EXERCISE OBJECTIVE:
Copy the data from the line that contains "Документы для" to its last line, exactly, including both of those lines and leaving out everything before.

DATA:
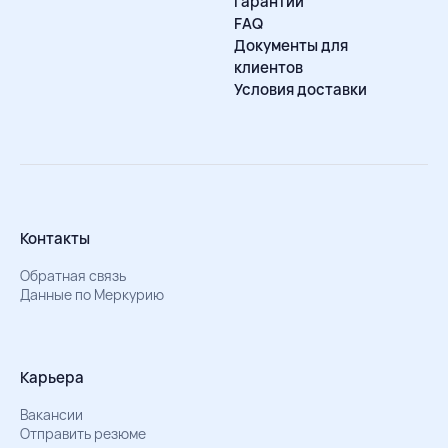
Гарантии
FAQ
Документы для
клиентов
Условия доставки
Контакты
Обратная связь
Данные по Меркурию
Карьера
Вакансии
Отправить резюме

RESPONSE TO THIS TASK:
Документы для
клиентов
Условия доставки
Контакты
Обратная связь
Данные по Меркурию
Карьера
Вакансии
Отправить резюме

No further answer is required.